Want to develop a better understanding of yourself, your fellow creature, the meaning of life and worship? Excited about a helping profession that engages people wholistically and offers hope? Then perhaps a major in religion would be right up your ally!

A future in Religion/Ministry

By Jennifer Bailey

There are a variety of opportunities within ministry-related careers. For those who believe they would like to serve the Lord through full-time ministry, one of the most important questions to ask is…where is my call to ministry coming from?  Is your interest in ministry from a desire to help others, or is it a “call” from the Lord? While Christians are called to serve in every profession we undertake, I believe full-time ministry may be best considered a response to a God-given call.

Whether you are considering a career as a children’s pastor, music/worship leader, senior pastor, youth minister, or Bible teacher/professor, may I suggest that your focus should be on service to Christ rather than on service to others. While at times, people can be wonderful to serve, individuals are imperfect and can be “challenging” to work with, to say the least. If your interest in service through ministry as your full-time career has risen from God’s call on your life, this will likely be your passion. In the popular study, “Experiencing God”, the authors touch on this notion of “service” being to Christ first. With service to Christ as the focus of ministry, it removes our personal views of the one being served. Personalities, differences of opinion, or whether or not someone seems “lovable” to you are no longer an issue when what we are doing is actually service to Christ. Seeing Christ rather than the one we are “serving” can dramatically shift our view and improve our ability to minister.

A career of service through ministry will likely be challenging, rewarding and constantly changing.
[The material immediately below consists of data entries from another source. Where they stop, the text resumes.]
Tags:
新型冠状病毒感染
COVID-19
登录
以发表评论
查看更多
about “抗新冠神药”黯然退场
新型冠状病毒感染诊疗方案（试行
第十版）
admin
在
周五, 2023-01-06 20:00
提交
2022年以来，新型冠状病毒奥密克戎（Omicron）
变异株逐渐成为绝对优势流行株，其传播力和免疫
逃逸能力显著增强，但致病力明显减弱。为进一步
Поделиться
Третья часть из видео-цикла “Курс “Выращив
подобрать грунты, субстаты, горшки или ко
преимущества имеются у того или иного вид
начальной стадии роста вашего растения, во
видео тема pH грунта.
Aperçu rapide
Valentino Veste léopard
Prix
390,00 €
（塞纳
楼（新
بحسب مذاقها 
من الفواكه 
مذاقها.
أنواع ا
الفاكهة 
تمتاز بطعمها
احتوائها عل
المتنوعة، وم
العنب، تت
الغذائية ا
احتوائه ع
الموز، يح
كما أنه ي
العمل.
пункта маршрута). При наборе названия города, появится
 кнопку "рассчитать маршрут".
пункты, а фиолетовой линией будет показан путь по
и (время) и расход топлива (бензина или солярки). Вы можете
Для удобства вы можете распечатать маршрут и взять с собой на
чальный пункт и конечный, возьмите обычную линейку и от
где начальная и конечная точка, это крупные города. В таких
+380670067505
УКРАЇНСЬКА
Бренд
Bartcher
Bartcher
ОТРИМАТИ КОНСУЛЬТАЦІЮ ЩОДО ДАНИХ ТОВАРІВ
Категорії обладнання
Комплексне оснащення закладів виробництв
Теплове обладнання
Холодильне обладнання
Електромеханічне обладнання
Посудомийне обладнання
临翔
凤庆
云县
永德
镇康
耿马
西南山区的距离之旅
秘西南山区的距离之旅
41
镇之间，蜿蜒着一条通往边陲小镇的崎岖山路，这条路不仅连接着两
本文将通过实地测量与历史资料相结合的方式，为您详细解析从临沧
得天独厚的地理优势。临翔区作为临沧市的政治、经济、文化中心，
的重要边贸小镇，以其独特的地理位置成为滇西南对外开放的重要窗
If God is leading you into a life of ministry, it can be one of the most exciting professions you can imagine.

Pastoral Ministry

A person considering a career in pastoral ministry should possess characteristics that include integrity, empathy, patience, generosity, and hospitality – but most importantly a “call” from the Lord.

Serving as a pastor can be dramatically different from one church to another. What makes pastoral ministry so varied are such factors as the church’s location (urban, suburban, rural), the size of the church, the “make-up” of the church body, denomination, and the part of the country (culture) where the church is located, just to name a few. For example, you will likely need a very different skill set to minister effectively to a congregation of 100 in rural Minnesota, than a church of 1,000 in Southern California. You will need a different set of gifts to plant a church, than to be a senior pastor with a mature congregation of 250 members. Your own relationship with Christ should be the foundation for ministry, on which you can place the building blocks of your study of theology, psychology, business, speech, etc.

Having a deep understanding, love, and appreciation for scripture and biblical principles is critical to effective pastoral ministry. How are your personal prayer life and your time in the Word? The honest answer to this question will likely be a strong indicator of your qualifications and call to ministry.

Ministry is a rewarding and challenging profession, and if God has called you into a life of ministry there is no better place to be.